L’important est qu’on y trouve son compte. Si l’on s’attelle à démêler l’écheveau confus qui fait tenir l’ensemble, on s’aperçoit que les tenants sont basiques : de découverte en révélation, nos deux parents, souvent séparément, remonteront le fil de l’enquête qui permettra d’expliciter le suicide de l’un, le changement radical de comportement de l’autre, et rattachera, parfois de manière artificielle, le tueur du début à Mike et Tia, par le biais de voisins désespérés, d’un professeur en pleine détresse, d’une femme vengeresse, d’une fille outrée et de quelques adjuvants compréhensifs, voire complices.

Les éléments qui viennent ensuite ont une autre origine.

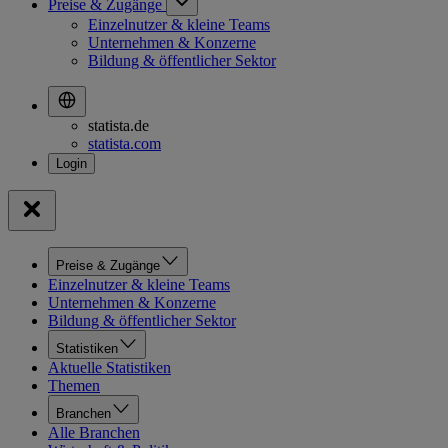
Preise & Zugänge
Einzelnutzer & kleine Teams
Unternehmen & Konzerne
Bildung & öffentlicher Sektor
statista.de
statista.com
Preise & Zugänge
Einzelnutzer & kleine Teams
Unternehmen & Konzerne
Bildung & öffentlicher Sektor
Statistiken
Aktuelle Statistiken
Themen
Branchen
Alle Branchen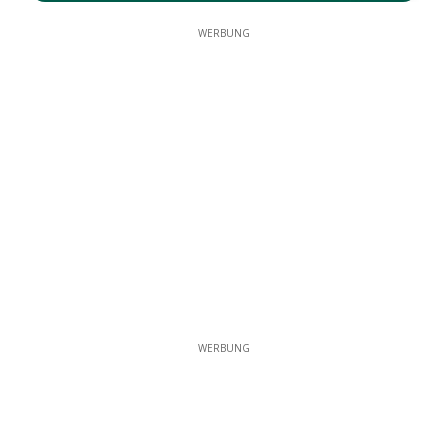
WERBUNG
WERBUNG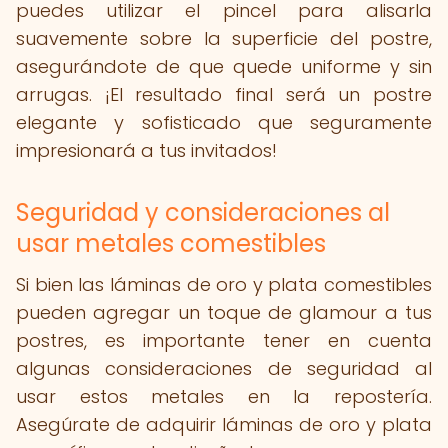
puedes utilizar el pincel para alisarla
suavemente sobre la superficie del postre,
asegurándote de que quede uniforme y sin
arrugas. ¡El resultado final será un postre
elegante y sofisticado que seguramente
impresionará a tus invitados!
Seguridad y consideraciones al
usar metales comestibles
Si bien las láminas de oro y plata comestibles
pueden agregar un toque de glamour a tus
postres, es importante tener en cuenta
algunas consideraciones de seguridad al
usar estos metales en la repostería.
Asegúrate de adquirir láminas de oro y plata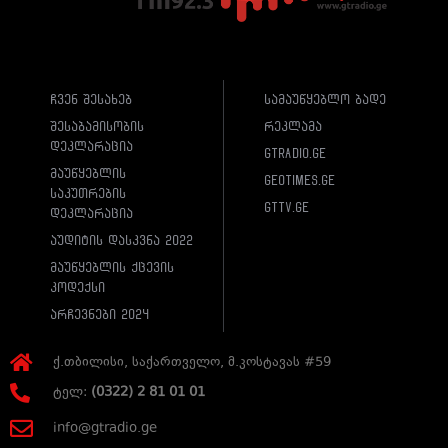
ჩვენ შესახებ
სამაუწყებლო ბადე
შესაბამისობის
რეკლამა
დეკლარაცია
gtradio.ge
მაუწყებლის
geotimes.ge
საკუთრების
gttv.ge
დეკლარაცია
აუდიტის დასკვნა 2022
მაუწყებლის ქცევის
კოდექსი
არჩევნები 2024
ქ.თბილისი, საქართველო, მ.კოსტავას #59
ტელ:
(0322) 2 81 01 01
info@gtradio.ge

Au rayon des déceptions, une frustration : si l’auteur évoque longuement les circonstances précédant les passages à l’acte, ces derniers (étranglement, lacérations et autres joyeusetés) ne sont que très peu décrits, comme si Coben jetait un voile pudique sur une violence qu’il jugerait inutile, s’autocensurant afin de toucher un plus large public. Ce n’est pas qu’il faille absolument quelques passages bien gore pour faire de chaque thriller un roman réussi, toutefois, dans un récit mettant régulièrement en scène des individus violents, voire psychopathes, cela apparaît comme un manque un peu bizarre. Un vide. Un chapitre se termine ainsi par ce tueur qui envisage de porter un coup, le suivant commencera par la découverte du corps de la victime. Le voile pudique jeté sur le meurtre apparaît bizarrement maladroit et inapproprié.

En dehors de cela, c’est du tout cuit.


+ Les points positifs - Les points négatifs
  • Style percutant et efficace.
  • Rythme soutenu.
  • Suspense parfaitement entretenu.
  • Personnages convaincants.
  • Points de vue intéressants sur les déviances de la vie contemporaine.
  • Situations faisant régulièrement appel à des codes connus de la pop-culture.

  • Un manque de profondeur des personnages principaux.
  • Quelques facilités dans les enchaînements et les motivations.
  • Une retenue étrange dans la description des scènes sordides.